Start of Material provided

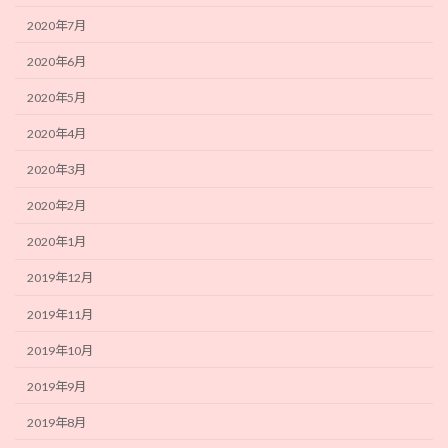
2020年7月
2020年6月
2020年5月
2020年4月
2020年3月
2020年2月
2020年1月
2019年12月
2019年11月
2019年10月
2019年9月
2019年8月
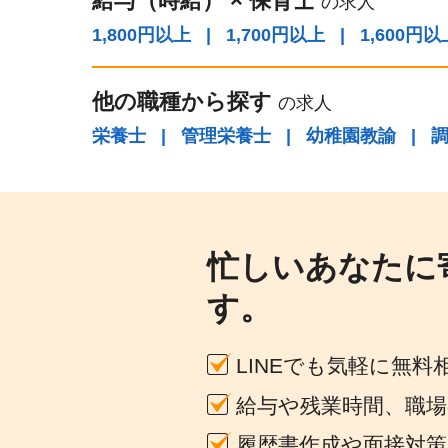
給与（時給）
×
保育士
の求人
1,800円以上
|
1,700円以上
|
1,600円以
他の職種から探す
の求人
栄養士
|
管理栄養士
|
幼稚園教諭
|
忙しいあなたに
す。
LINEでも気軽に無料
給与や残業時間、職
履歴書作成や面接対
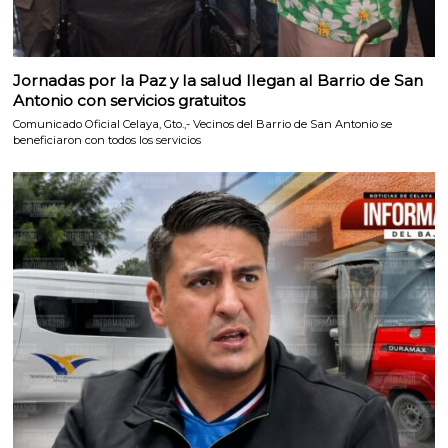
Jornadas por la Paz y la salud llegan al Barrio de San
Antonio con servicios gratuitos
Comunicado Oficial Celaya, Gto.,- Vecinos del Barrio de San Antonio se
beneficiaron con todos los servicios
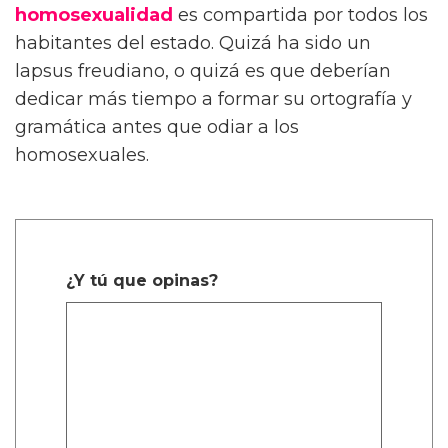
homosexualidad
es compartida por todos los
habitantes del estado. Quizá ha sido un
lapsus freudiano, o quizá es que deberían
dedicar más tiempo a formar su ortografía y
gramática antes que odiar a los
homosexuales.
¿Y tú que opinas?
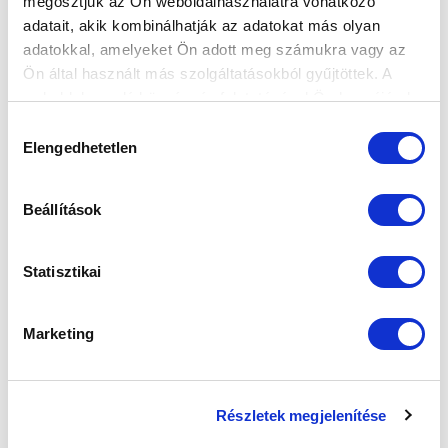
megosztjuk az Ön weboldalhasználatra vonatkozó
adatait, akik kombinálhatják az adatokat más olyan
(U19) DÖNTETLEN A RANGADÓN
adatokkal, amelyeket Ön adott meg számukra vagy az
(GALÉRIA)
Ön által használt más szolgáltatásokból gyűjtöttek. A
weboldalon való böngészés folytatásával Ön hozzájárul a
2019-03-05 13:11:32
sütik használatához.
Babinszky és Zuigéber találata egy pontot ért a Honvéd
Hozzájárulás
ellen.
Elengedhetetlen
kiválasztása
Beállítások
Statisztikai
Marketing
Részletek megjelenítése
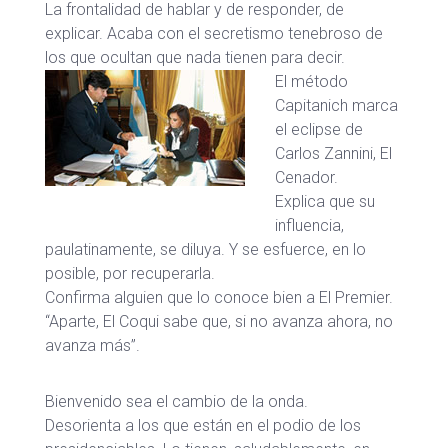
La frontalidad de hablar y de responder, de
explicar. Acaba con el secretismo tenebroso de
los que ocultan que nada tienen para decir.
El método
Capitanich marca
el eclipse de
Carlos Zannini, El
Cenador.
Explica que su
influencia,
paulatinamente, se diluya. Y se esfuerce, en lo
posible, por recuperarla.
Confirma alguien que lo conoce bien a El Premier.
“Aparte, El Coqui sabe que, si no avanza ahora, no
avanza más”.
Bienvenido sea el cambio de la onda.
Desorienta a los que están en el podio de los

End of Material provided

Write back word for word every line in the entries above from the one with "gramática antes que odiar a los" to the one with "Ön által használt", ends included, and none of the pictures.

gramática antes que odiar a los
homosexuales.
¿Y tú que opinas?
megosztjuk az Ön weboldalhasználatra vonatkozó
adatait, akik kombinálhatják az adatokat más olyan
(U19) DÖNTETLEN A RANGADÓN
adatokkal, amelyeket Ön adott meg számukra vagy az
(GALÉRIA)
Ön által használt más szolgáltatásokból gyűjtöttek. A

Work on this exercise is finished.